>>>>>

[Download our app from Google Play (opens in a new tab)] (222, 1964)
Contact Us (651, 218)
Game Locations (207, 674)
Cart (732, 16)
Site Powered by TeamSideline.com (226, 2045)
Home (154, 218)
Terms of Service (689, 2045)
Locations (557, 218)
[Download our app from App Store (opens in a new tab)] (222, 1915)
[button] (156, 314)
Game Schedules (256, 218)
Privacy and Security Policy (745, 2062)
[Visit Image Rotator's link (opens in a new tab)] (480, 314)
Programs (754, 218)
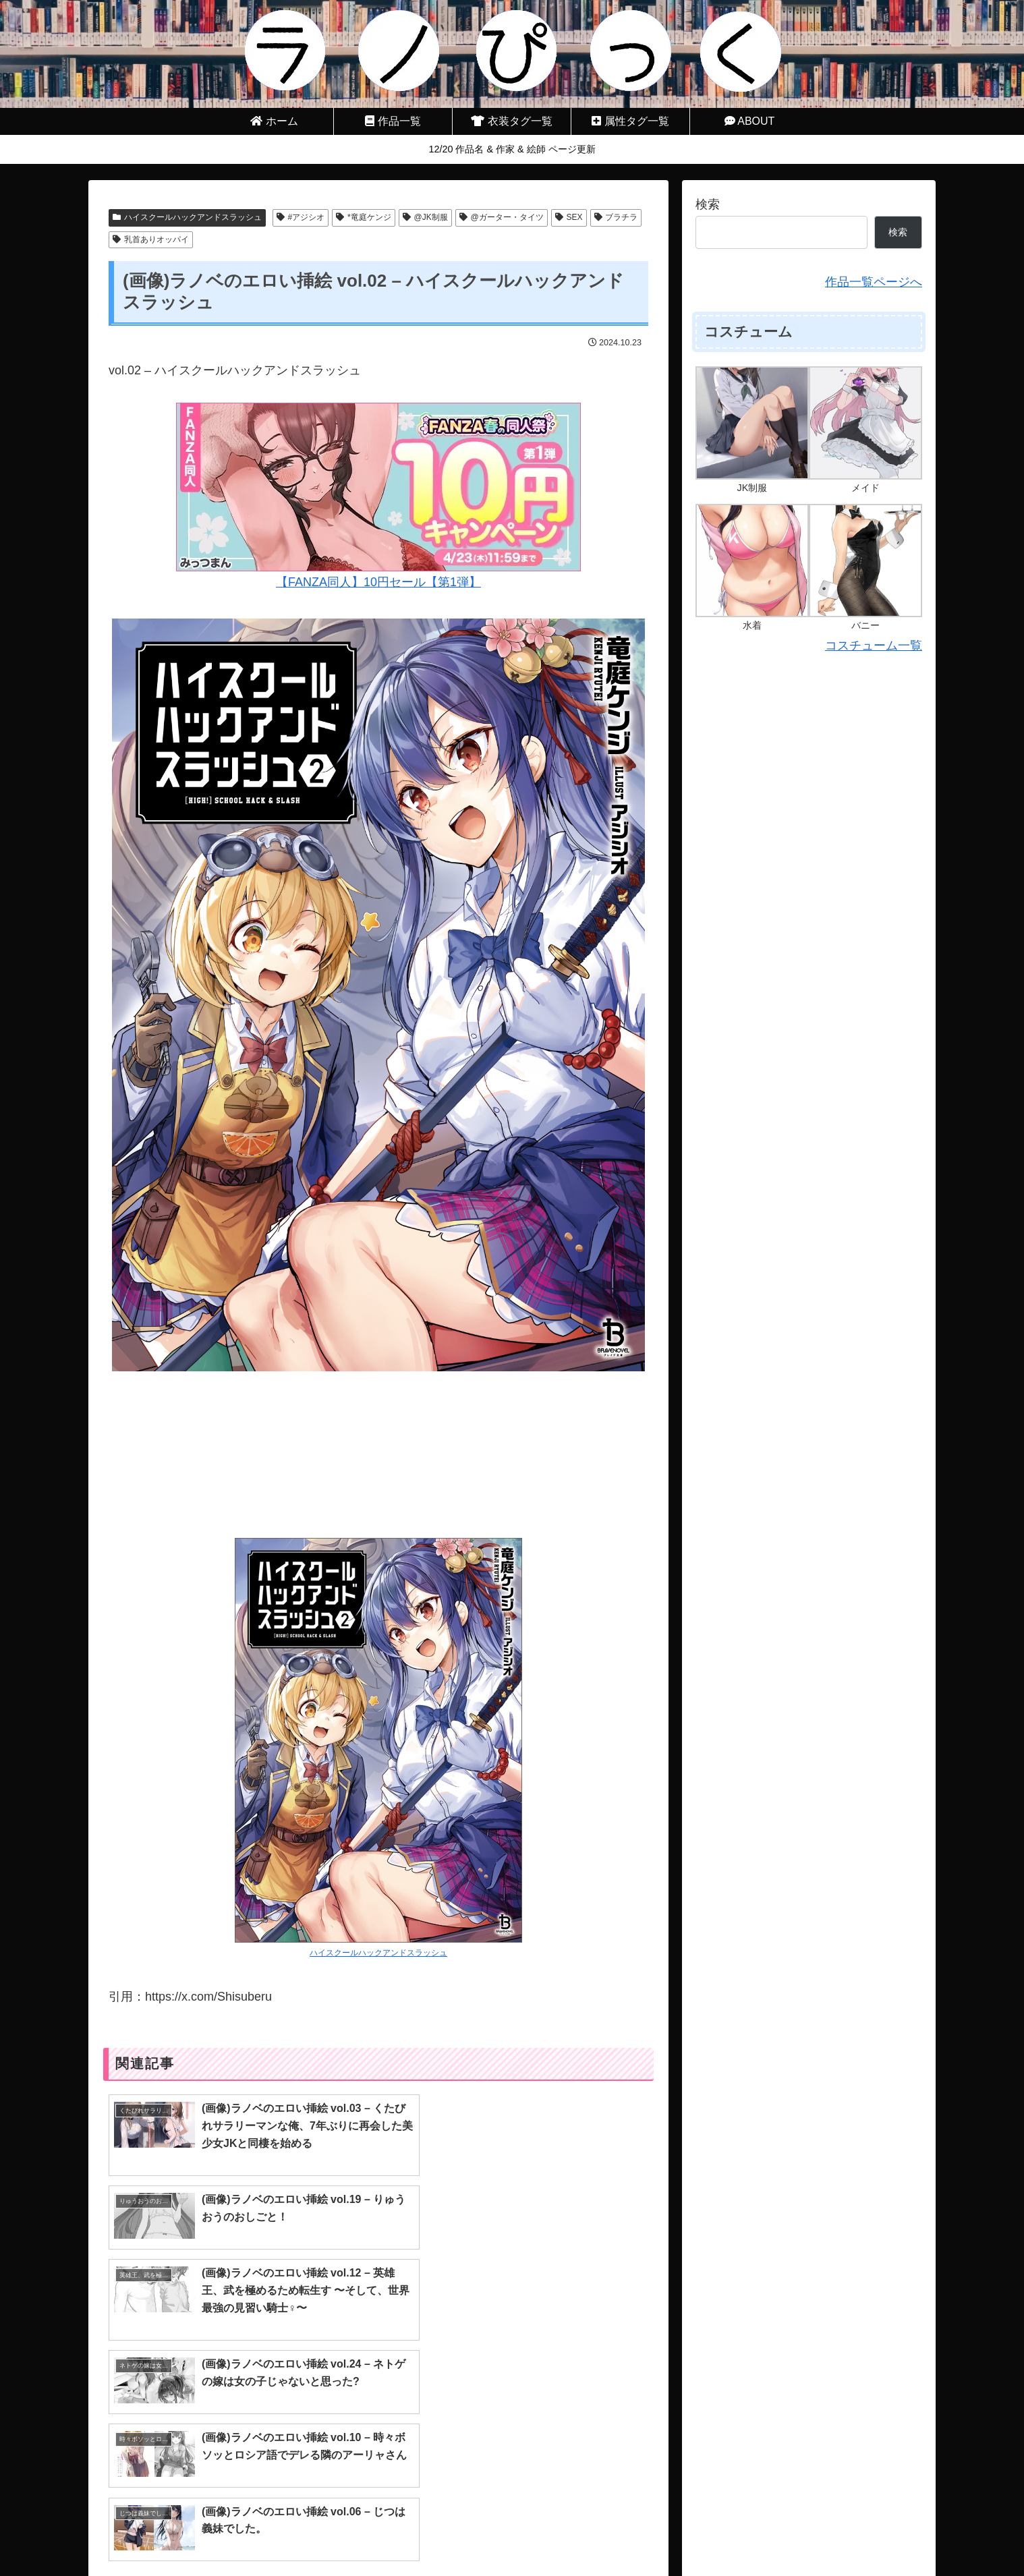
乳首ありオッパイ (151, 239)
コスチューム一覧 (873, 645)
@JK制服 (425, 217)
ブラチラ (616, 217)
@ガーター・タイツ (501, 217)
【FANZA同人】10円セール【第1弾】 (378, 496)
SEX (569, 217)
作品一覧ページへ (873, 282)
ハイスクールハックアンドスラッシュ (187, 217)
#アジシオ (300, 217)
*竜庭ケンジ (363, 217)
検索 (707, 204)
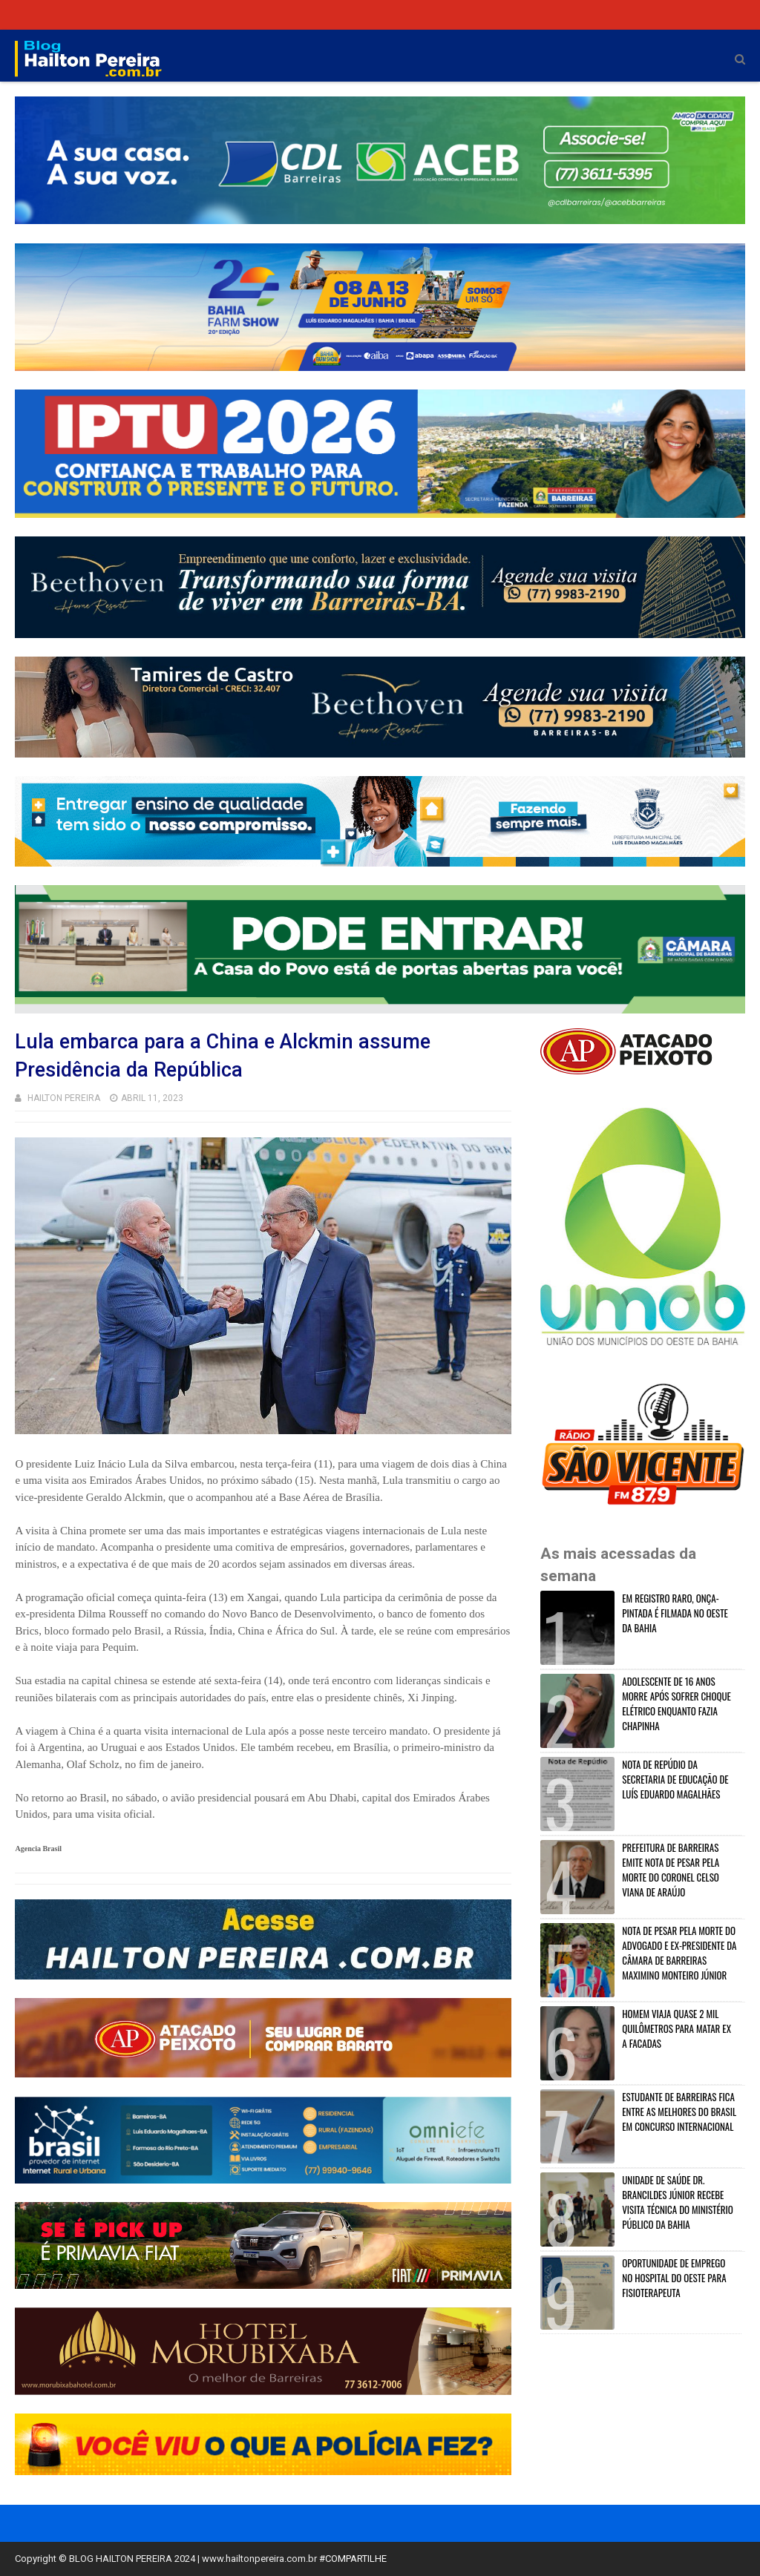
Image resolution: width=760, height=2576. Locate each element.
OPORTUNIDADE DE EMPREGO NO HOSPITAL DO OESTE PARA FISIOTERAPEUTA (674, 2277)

<<<<<

Problem details:
Each line from the start of the entries to the line holding "検索 (707, 204)" is to be given again exactly, both ends included, and each picture is to be left out.

Solution for this task:
[Download our app from Google Play (opens in a new tab)] (222, 1964)
Contact Us (651, 218)
Game Locations (207, 674)
Cart (732, 16)
Site Powered by TeamSideline.com (226, 2045)
Home (154, 218)
Terms of Service (689, 2045)
Locations (557, 218)
[Download our app from App Store (opens in a new tab)] (222, 1915)
[button] (156, 314)
Game Schedules (256, 218)
Privacy and Security Policy (745, 2062)
[Visit Image Rotator's link (opens in a new tab)] (480, 314)
Programs (754, 218)
乳首ありオッパイ (151, 239)
コスチューム一覧 (873, 645)
@JK制服 (425, 217)
ブラチラ (616, 217)
@ガーター・タイツ (501, 217)
【FANZA同人】10円セール【第1弾】 (378, 496)
SEX (569, 217)
作品一覧ページへ (873, 282)
ハイスクールハックアンドスラッシュ (187, 217)
#アジシオ (300, 217)
*竜庭ケンジ (363, 217)
検索 (707, 204)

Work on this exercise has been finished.